* [Task statement] Wherever the string "הטריות" shows up in the records below, return that line.

(Dataset entries)
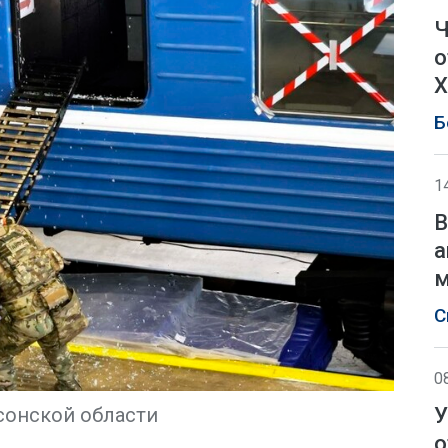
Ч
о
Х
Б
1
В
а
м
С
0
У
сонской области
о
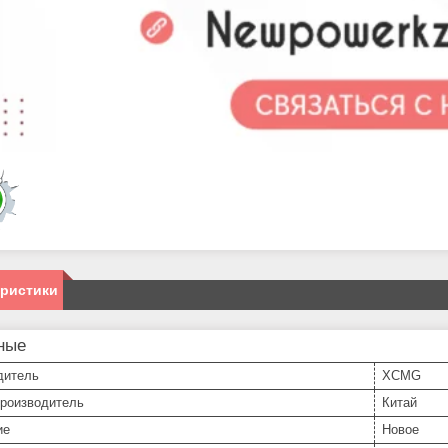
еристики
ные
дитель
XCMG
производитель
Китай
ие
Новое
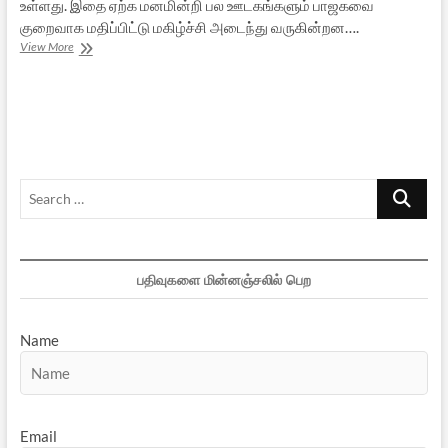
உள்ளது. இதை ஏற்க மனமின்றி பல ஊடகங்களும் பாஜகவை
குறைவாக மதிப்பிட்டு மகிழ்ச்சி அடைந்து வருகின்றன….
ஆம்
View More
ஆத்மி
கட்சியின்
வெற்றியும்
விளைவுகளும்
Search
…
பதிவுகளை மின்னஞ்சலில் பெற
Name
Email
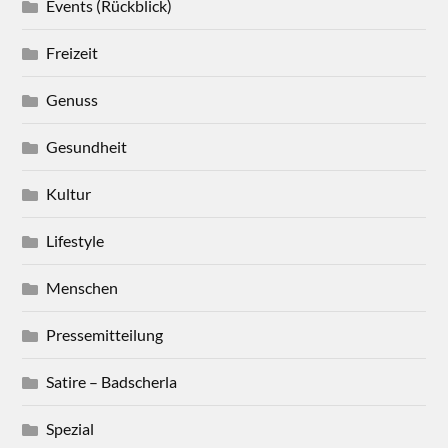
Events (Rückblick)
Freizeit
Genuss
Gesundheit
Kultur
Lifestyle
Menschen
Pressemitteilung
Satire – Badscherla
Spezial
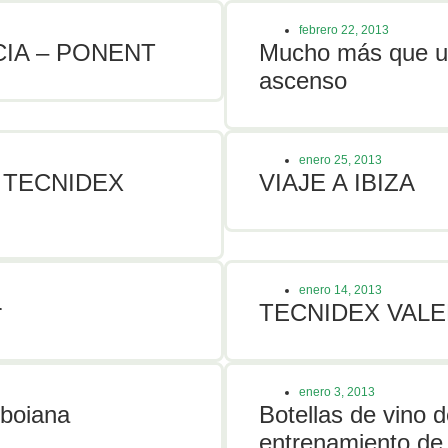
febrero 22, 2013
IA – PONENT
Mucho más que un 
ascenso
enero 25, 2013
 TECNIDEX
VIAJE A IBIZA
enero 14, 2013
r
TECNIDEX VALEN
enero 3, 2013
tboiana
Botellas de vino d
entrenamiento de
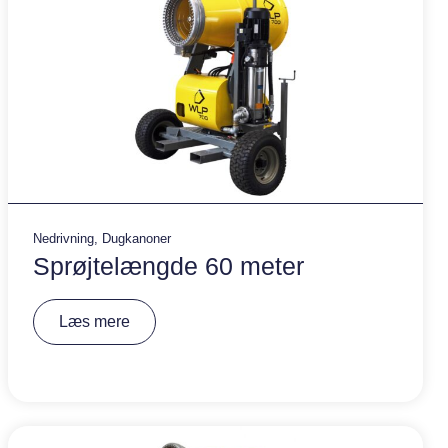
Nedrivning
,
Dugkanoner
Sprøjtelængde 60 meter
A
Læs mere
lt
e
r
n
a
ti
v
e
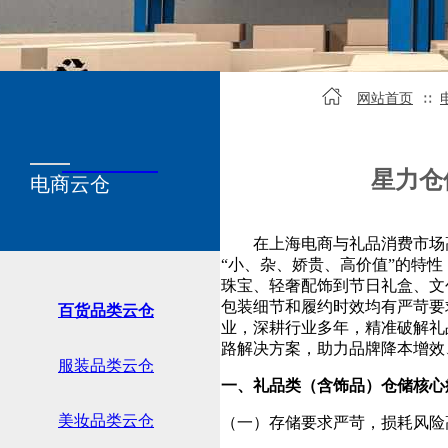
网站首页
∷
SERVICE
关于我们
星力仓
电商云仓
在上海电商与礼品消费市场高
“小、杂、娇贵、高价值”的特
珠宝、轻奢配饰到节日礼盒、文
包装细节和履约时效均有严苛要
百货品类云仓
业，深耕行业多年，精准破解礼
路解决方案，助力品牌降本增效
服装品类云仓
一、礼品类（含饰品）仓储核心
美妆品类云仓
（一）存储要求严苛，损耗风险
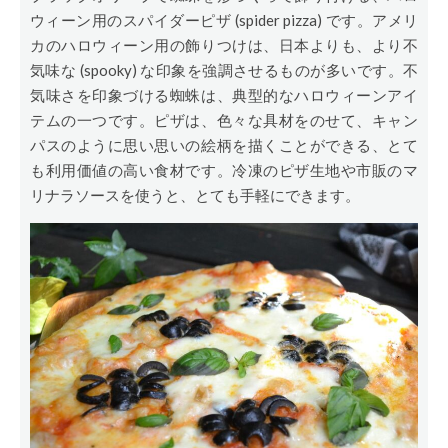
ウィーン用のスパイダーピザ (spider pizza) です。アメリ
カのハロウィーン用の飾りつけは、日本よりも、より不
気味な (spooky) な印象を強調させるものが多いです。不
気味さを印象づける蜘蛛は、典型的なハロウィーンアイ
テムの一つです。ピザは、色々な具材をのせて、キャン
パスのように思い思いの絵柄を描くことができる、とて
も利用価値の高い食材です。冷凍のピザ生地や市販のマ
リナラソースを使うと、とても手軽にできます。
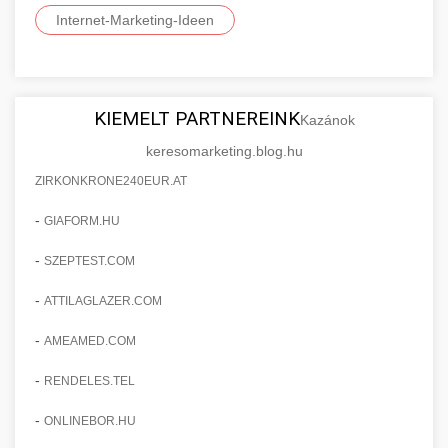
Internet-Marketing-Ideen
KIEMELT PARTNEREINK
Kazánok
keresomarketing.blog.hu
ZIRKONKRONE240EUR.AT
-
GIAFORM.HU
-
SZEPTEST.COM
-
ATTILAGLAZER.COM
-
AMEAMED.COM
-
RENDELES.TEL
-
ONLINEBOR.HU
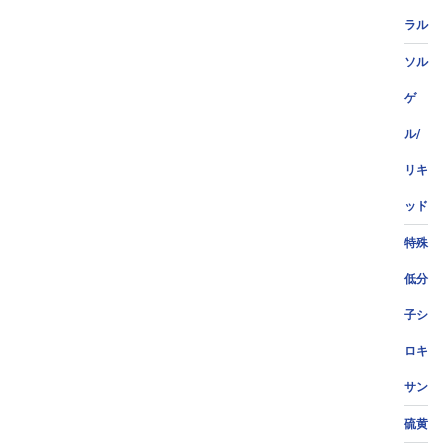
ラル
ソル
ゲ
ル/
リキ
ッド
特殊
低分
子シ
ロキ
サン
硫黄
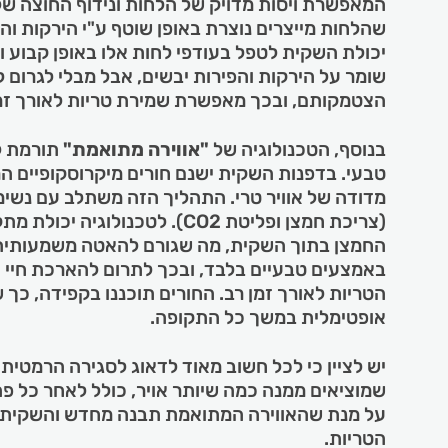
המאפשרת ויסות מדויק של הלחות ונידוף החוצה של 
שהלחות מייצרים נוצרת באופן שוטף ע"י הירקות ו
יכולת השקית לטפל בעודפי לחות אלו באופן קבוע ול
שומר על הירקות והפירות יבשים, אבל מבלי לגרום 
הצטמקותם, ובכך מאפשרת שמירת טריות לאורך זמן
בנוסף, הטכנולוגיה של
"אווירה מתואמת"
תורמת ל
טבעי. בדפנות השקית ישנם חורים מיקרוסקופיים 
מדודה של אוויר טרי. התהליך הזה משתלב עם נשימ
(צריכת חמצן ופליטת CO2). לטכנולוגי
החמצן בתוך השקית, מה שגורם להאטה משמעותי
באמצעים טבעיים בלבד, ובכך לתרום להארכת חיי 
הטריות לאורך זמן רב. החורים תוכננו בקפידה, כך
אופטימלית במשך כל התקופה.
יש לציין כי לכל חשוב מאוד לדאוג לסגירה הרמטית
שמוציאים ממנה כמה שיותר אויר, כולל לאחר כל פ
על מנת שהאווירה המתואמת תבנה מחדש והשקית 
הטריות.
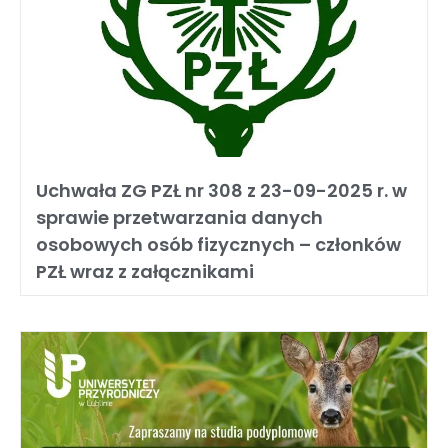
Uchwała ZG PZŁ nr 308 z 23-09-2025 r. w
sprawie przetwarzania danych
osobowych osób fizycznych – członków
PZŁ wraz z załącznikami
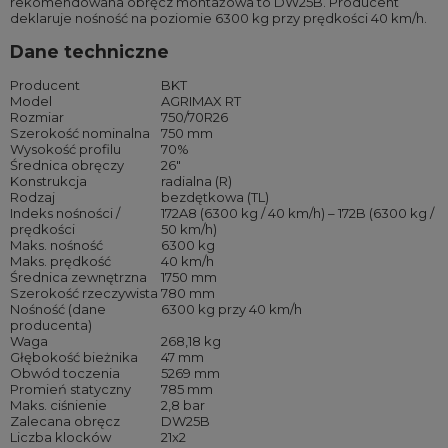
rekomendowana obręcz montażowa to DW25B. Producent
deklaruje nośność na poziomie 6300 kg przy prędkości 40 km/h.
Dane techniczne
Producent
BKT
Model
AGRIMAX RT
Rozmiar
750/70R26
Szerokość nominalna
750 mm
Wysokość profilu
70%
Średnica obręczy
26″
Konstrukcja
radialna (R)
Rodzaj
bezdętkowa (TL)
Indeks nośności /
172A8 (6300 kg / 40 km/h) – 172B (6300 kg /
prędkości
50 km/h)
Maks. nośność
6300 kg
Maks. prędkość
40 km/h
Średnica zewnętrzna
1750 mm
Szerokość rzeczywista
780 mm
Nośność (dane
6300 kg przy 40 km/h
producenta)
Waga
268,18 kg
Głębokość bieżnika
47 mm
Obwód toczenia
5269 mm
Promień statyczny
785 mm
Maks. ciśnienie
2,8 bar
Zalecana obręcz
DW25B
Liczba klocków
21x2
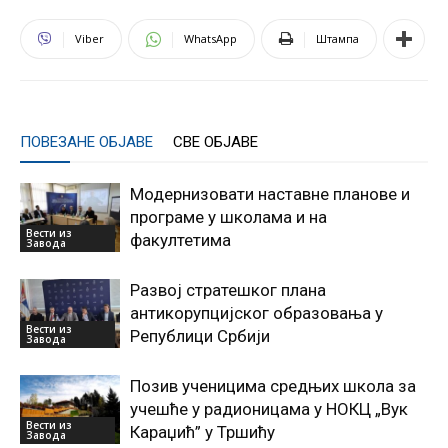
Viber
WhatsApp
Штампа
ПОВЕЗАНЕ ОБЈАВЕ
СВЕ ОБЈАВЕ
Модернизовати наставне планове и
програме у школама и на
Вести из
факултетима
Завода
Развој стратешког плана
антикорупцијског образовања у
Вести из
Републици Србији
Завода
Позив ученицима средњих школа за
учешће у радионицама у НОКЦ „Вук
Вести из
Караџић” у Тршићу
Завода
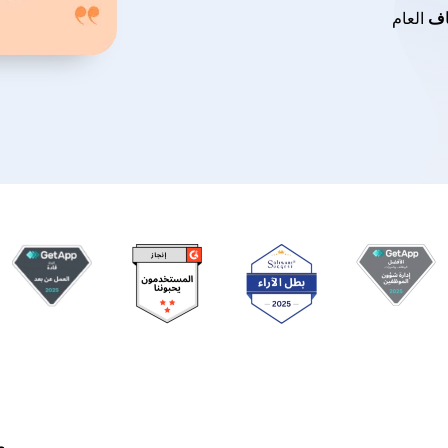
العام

* [Expected output]
הטריות לאורך זמן רב. החורים תוכננו בקפידה, כך
הטריות.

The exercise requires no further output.